>>

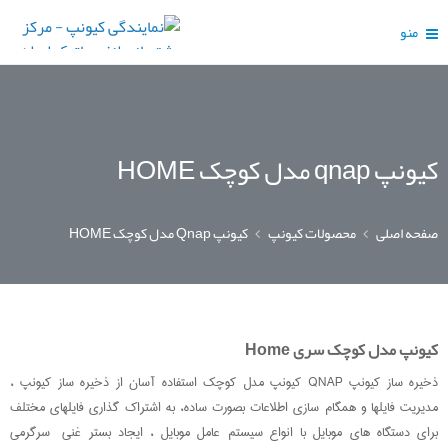
منو
کیونپ qnap مدل کوچک HOME
صفحه اصلی
محصولات کیونپ
کیونپ Qnap مدل کوچک HOME
کیونپ مدل کوچک سری Home
ذخیره ساز کیونپ QNAP کیونپ مدل کوچک استفاده آسان از ذخیره ساز کیونپ ،
مدیریت فایلها و همگام سازی اطلاعات بصورت ساده، به اشتراک گذاری فایلهای مختلف
برای دستگاه های موبایل با انواع سیستم عامل موبایل ، ایجاد بستر غنی سرگرمی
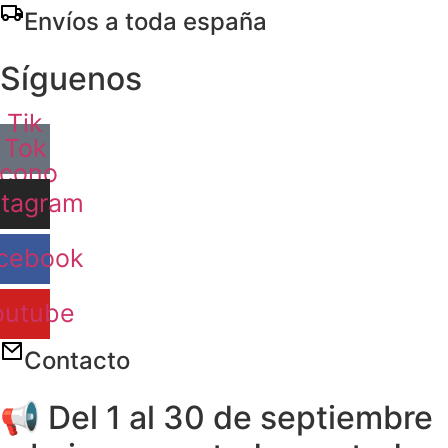
Ir
Envíos a toda españa
al
contenido
Síguenos
Tik
Tok
Icono
stagram
cebook
outube
Contacto
📢 Del 1 al 30 de septiembre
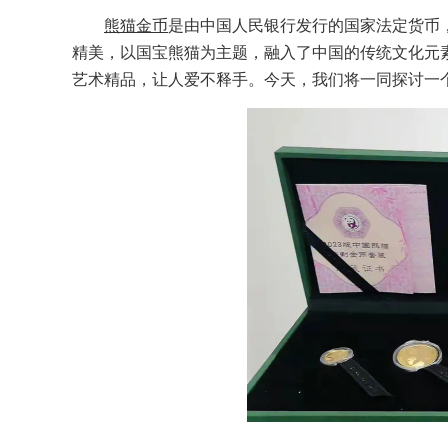
熊猫金币
是由中国人民银行发行的国家法定货币，
精美，以国宝熊猫为主题，融入了中国的传统文化元
艺术精品，让人爱不释手。今天，我们将一同探讨一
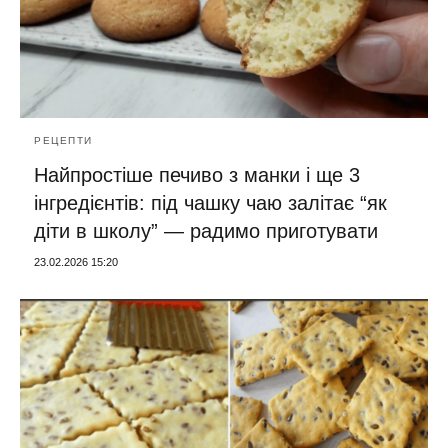
РЕЦЕПТИ
Найпростіше печиво з манки і ще 3
інгредієнтів: під чашку чаю залітає “як
діти в школу” — радимо приготувати
23.02.2026 15:20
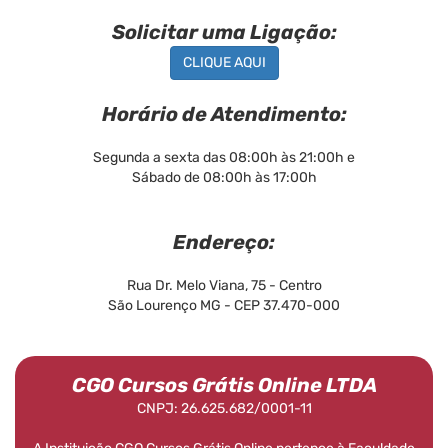
Solicitar uma Ligação:
CLIQUE AQUI
Horário de Atendimento:
Segunda a sexta das 08:00h às 21:00h e
Sábado de 08:00h às 17:00h
Endereço:
Rua Dr. Melo Viana, 75 - Centro
São Lourenço MG - CEP 37.470-000
CGO Cursos Grátis Online LTDA
CNPJ: 26.625.682/0001-11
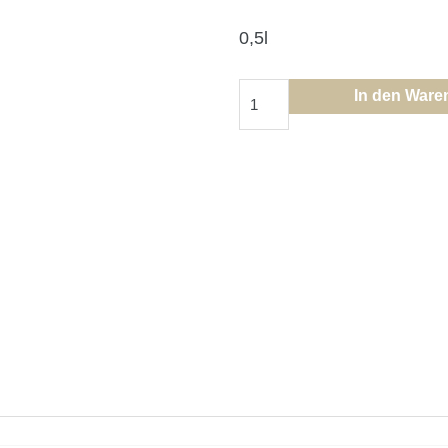
0,5l
Muskateller
In den Ware
Trebernbrand
Menge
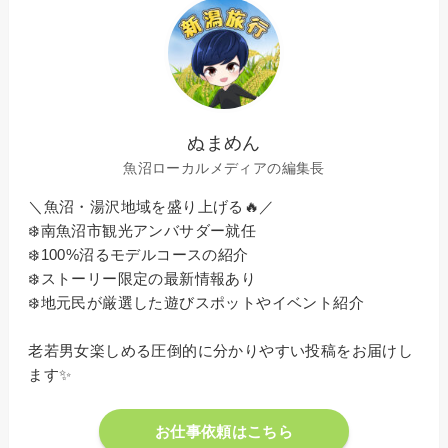
ぬまめん
魚沼ローカルメディアの編集長
＼魚沼・湯沢地域を盛り上げる🔥／
❄️南魚沼市観光アンバサダー就任
❄️100%沼るモデルコースの紹介
❄️ストーリー限定の最新情報あり
❄️地元民が厳選した遊びスポットやイベント紹介
老若男女楽しめる圧倒的に分かりやすい投稿をお届けし
ます✨
お仕事依頼はこちら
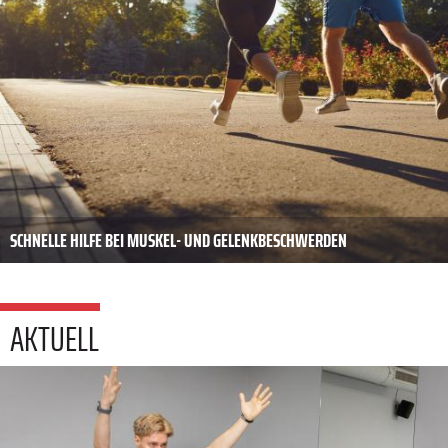
SCHNELLE HILFE BEI MUSKEL- UND GELENKBESCHWERDEN
AKTUELL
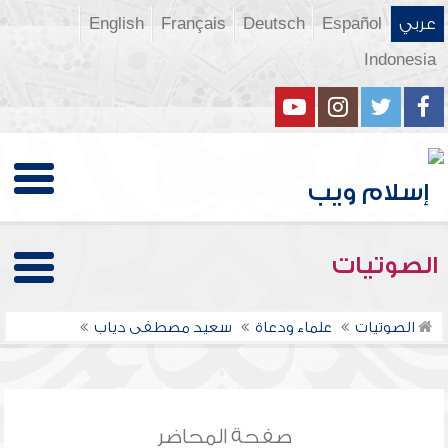
عربي
Español
Deutsch
Français
English
Indonesia
الصوتيات
الصوتيات
علماء ودعاة
سعيد مصطفى دياب
صفحة المحاضر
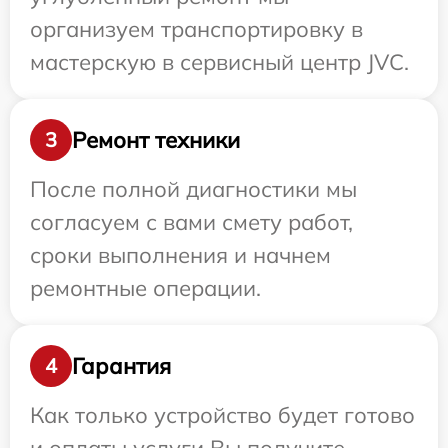
организуем транспортировку в
мастерскую в сервисный центр JVC.
Ремонт техники
3
После полной диагностики мы
согласуем с вами смету работ,
сроки выполнения и начнем
ремонтные операции.
Гарантия
4
Как только устройство будет готово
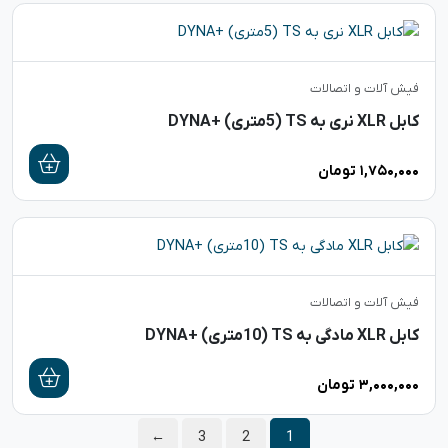
فیش آلات و اتصالات
کابل XLR نری به TS (5متری) +DYNA
۱,۷۵۰,۰۰۰
تومان
فیش آلات و اتصالات
کابل XLR مادگی به TS (10متری) +DYNA
۳,۰۰۰,۰۰۰
تومان
←
3
2
1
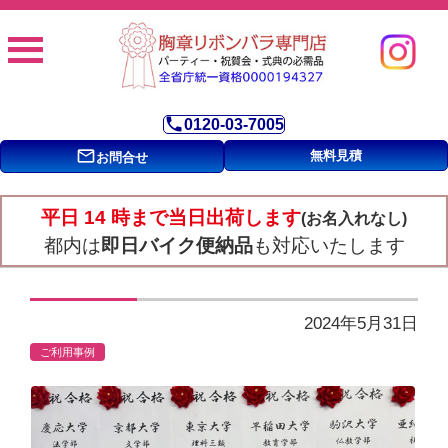
phone
0120-03-7005
mail_outline
無料見積
お問合せ
平日 14 時まで当日出荷します
(お名入れなし)
都内は
即日バイク便納品
も対応いたします
2024年5月31日
ご利用事例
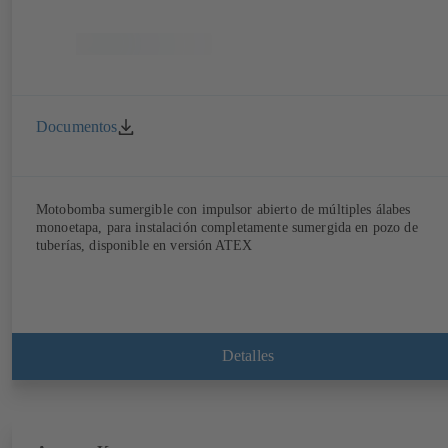
Documentos
Motobomba sumergible con impulsor abierto de múltiples álabes
monoetapa, para instalación completamente sumergida en pozo de
tuberías, disponible en versión ATEX
Detalles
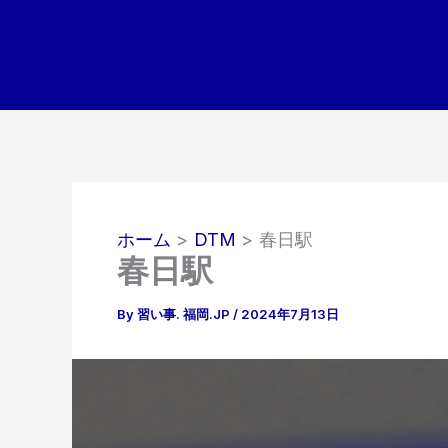
内
容
を
ス
キ
ッ
プ
ホーム
DTM
春日駅
春日駅
By
習い事. 福岡.JP
/
2024年7月13日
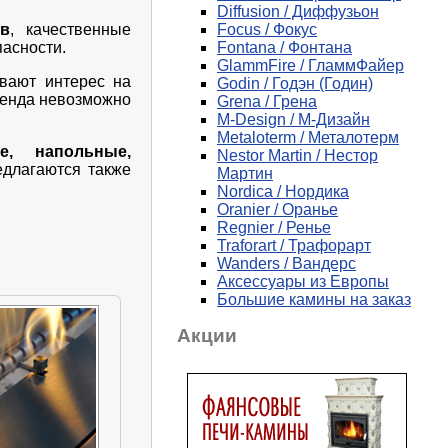
Diffusion / Диффузьон
ов
, качественные
Focus / Фокус
пасности.
Fontana / Фонтана
GlammFire / ГламмФайер
вают интерес на
Godin / Годэн (Годин)
бренда невозможно
Grena / Грена
M-Design / М-Дизайн
Metaloterm / Металотерм
ые, напольные,
Nestor Martin / Нестор
длагаются также
Мартин
Nordica / Нордика
Oranier / Оранье
Regnier / Ренье
Traforart / Трафорарт
Wanders / Вандерс
Аксессуары из Европы
Большие камины на заказ
Акции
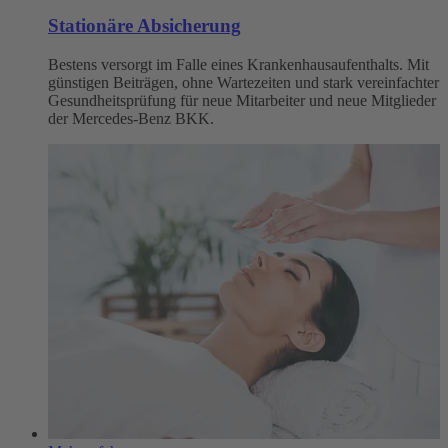
Stationäre Absicherung
Bestens versorgt im Falle eines Krankenhausaufenthalts. Mit
günstigen Beiträgen, ohne Wartezeiten und stark vereinfachter
Gesundheitsprüfung für neue Mitarbeiter und neue Mitglieder
der Mercedes-Benz BKK.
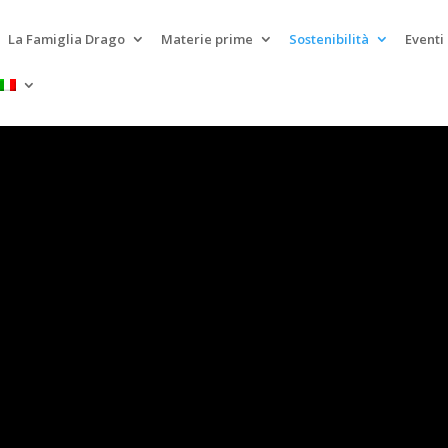
La Famiglia Drago
Materie prime
Sostenibilità
Eventi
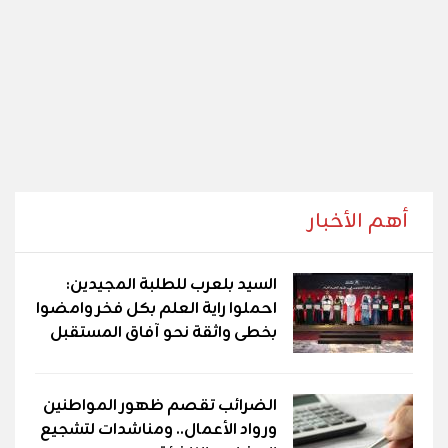
أهم الأخبار
السيد بلعرب للطلبة المجيدين:
احملوا راية العلم بكل فخر وامضوا
بخطى واثقة نحو آفاق المستقبل
الضرائب تقصم ظهور المواطنين
ورواد الأعمال.. ومناشدات لتشجيع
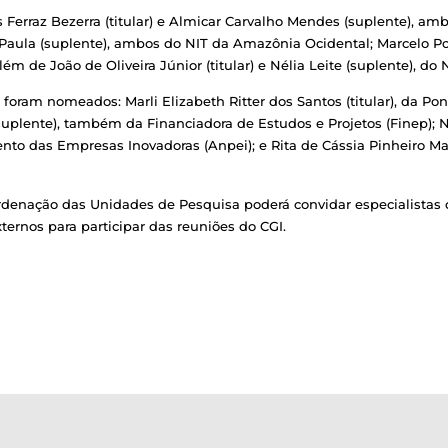
 Ferraz Bezerra (titular) e Almicar Carvalho Mendes (suplente), am
 Paula (suplente), ambos do NIT da Amazônia Ocidental; Marcelo Port
lém de João de Oliveira Júnior (titular) e Nélia Leite (suplente), do 
oram nomeados: Marli Elizabeth Ritter dos Santos (titular), da Pont
uplente), também da Financiadora de Estudos e Projetos (Finep); Na
o das Empresas Inovadoras (Anpei); e Rita de Cássia Pinheiro Mach
ordenação das Unidades de Pesquisa poderá convidar especialistas 
ternos para participar das reuniões do CGI.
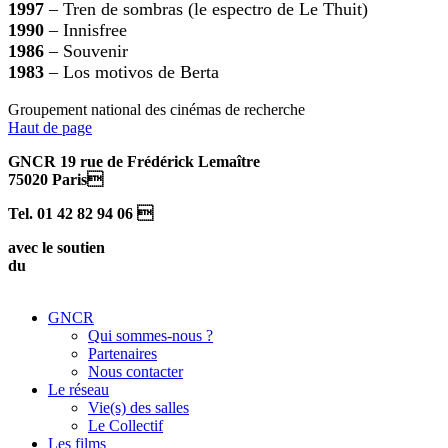
1997
– Tren de sombras (le espectro de Le Thuit)
1990
– Innisfree
1986
– Souvenir
1983
– Los motivos de Berta
Groupement national des cinémas de recherche
Haut de page
GNCR 19 rue de Frédérick Lemaître
75020 Paris
Tel. 01 42 82 94 06 
avec le soutien
du
GNCR
Qui sommes-nous ?
Partenaires
Nous contacter
Le réseau
Vie(s) des salles
Le Collectif
Les films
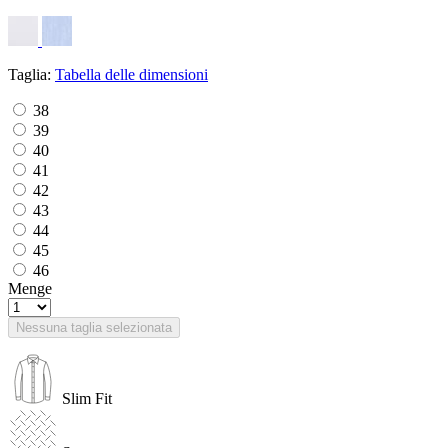
Taglia:
Tabella delle dimensioni
38
39
40
41
42
43
44
45
46
Menge
Nessuna taglia selezionata
Slim Fit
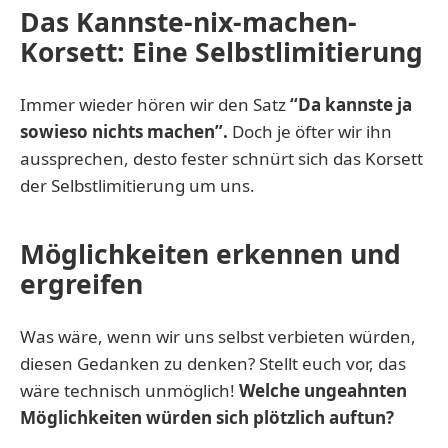
Das Kannste-nix-machen-
Korsett: Eine Selbstlimitierung
Immer wieder hören wir den Satz
“Da kannste ja
sowieso nichts machen”.
Doch je öfter wir ihn
aussprechen, desto fester schnürt sich das Korsett
der Selbstlimitierung um uns.
Möglichkeiten erkennen und
ergreifen
Was wäre, wenn wir uns selbst verbieten würden,
diesen Gedanken zu denken? Stellt euch vor, das
wäre technisch unmöglich!
Welche ungeahnten
Möglichkeiten würden sich plötzlich auftun?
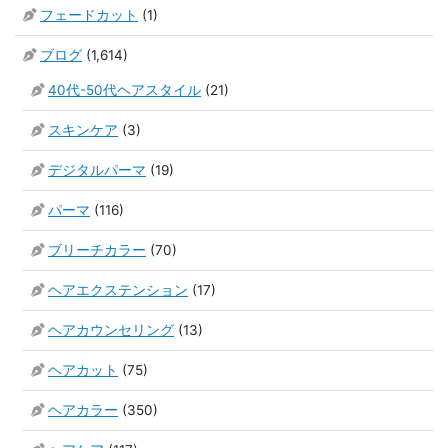
フェードカット
(1)
ブログ
(1,614)
40代-50代ヘアスタイル
(21)
スキンケア
(3)
デジタルパーマ
(19)
パーマ
(116)
ブリーチカラー
(70)
ヘアエクステンション
(17)
ヘアカウンセリング
(13)
ヘアカット
(75)
ヘアカラー
(350)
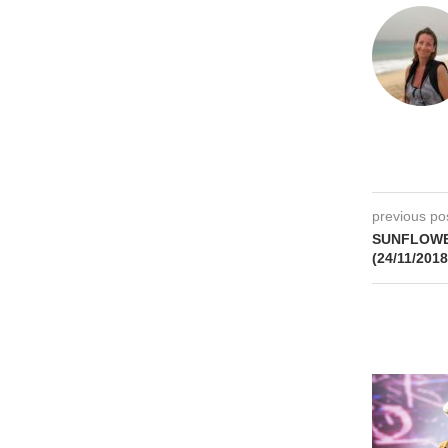
previous po
SUNFLOWER
(24/11/2018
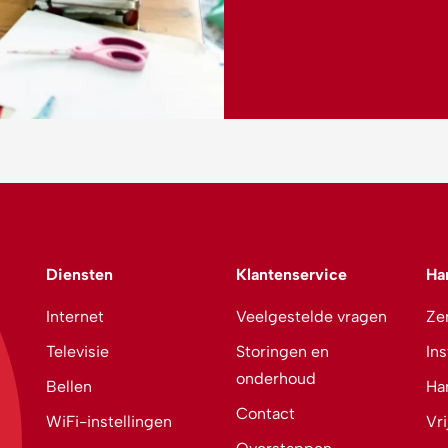
Diensten
Klantenservice
Ha
Internet
Veelgestelde vragen
Zen
Televisie
Storingen en
Ins
onderhoud
Bellen
Ha
Contact
WiFi-instellingen
Vr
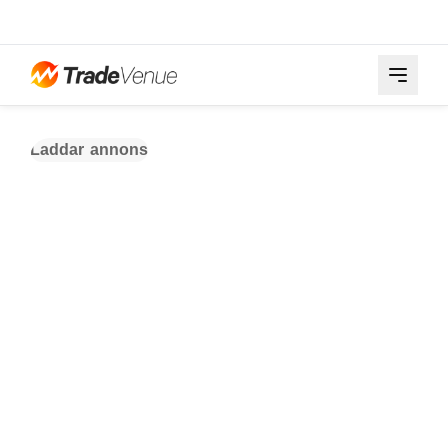
Laddar annons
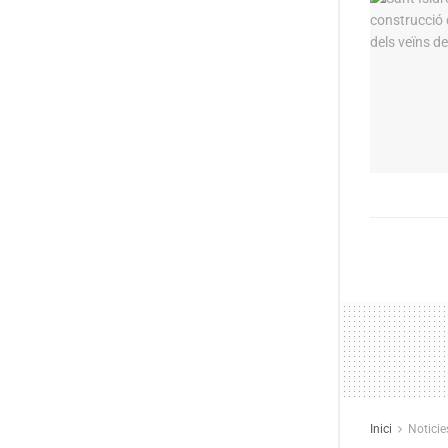
Inici
Noticie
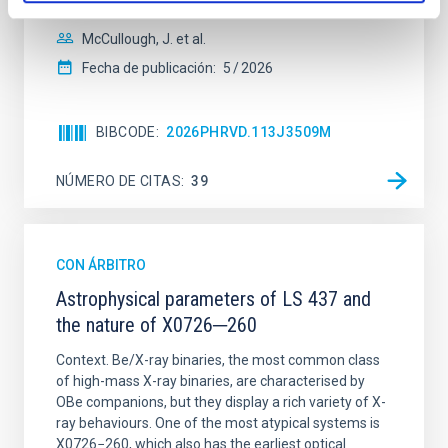
McCullough, J. et al.
Fecha de publicación:
5
2026
BIBCODE
2026PHRVD.113J3509M
NÚMERO DE CITAS
39
CON ÁRBITRO
Astrophysical parameters of LS 437 and
the nature of X0726─260
Context. Be/X-ray binaries, the most common class
of high-mass X-ray binaries, are characterised by
OBe companions, but they display a rich variety of X-
ray behaviours. One of the most atypical systems is
X0726−260, which also has the earliest optical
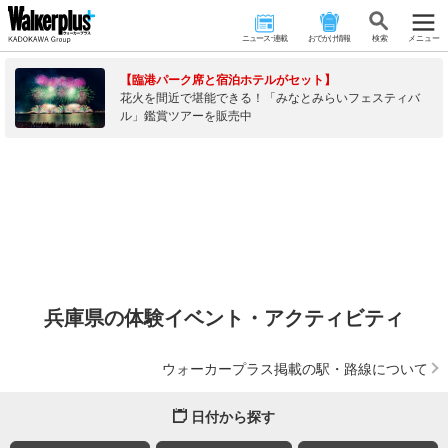
ニュース･連載
おでかけ情報
検 索
メニュー
【臨港パーク席と宿泊ホテルがセット】
花火を間近で堪能できる！「みなとみらいフェスティバ
ル」鑑賞ツアーを販売中
兵庫県の体験イベント・アクティビティ
ウォーカープラス掲載の駅・路線について
日付から探す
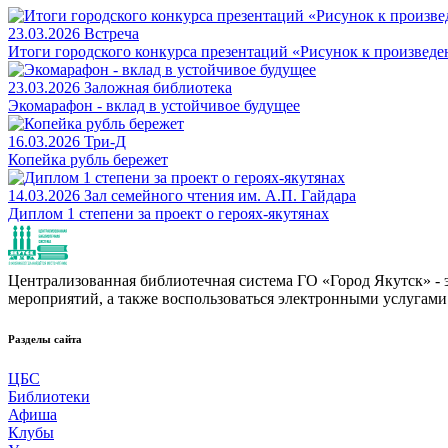
23.03.2026
Встреча
Итоги городского конкурса презентаций «Рисунок к произвед
23.03.2026
Заложная библиотека
Экомарафон - вклад в устойчивое будущее
16.03.2026
Три-Д
Копейка рубль бережет
14.03.2026
Зал семейного чтения им. А.П. Гайдара
Диплом 1 степени за проект о героях-якутянах
Централизованная библиотечная система ГО «Город Якутск» - эт
мероприятий, а также воспользоваться электронными услугами
Разделы сайта
ЦБС
Библиотеки
Афиша
Клубы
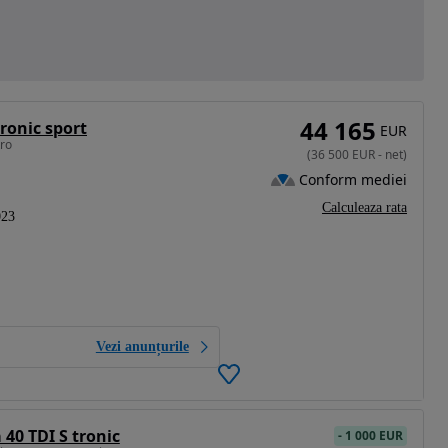
44 165
ronic sport
EUR
tro
(
36 500
EUR
-
net
)
Conform mediei
Calculeaza rata
023
Vezi anunțurile
40 TDI S tronic
-
1 000 EUR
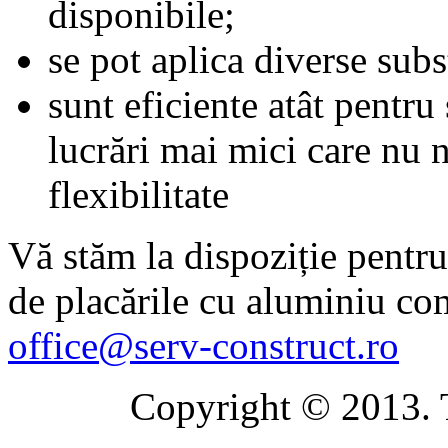
disponibile;
se pot aplica diverse subs
sunt eficiente atât pentru
lucrări mai mici care nu n
flexibilitate
Vă stăm la dispoziție pentru
de placările cu aluminiu co
office@serv-construct.ro
Copyright © 2013. T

<<

- Assignment -
The number alone is wanted: how many lines of the records above include the string "most".

- Written solution -
2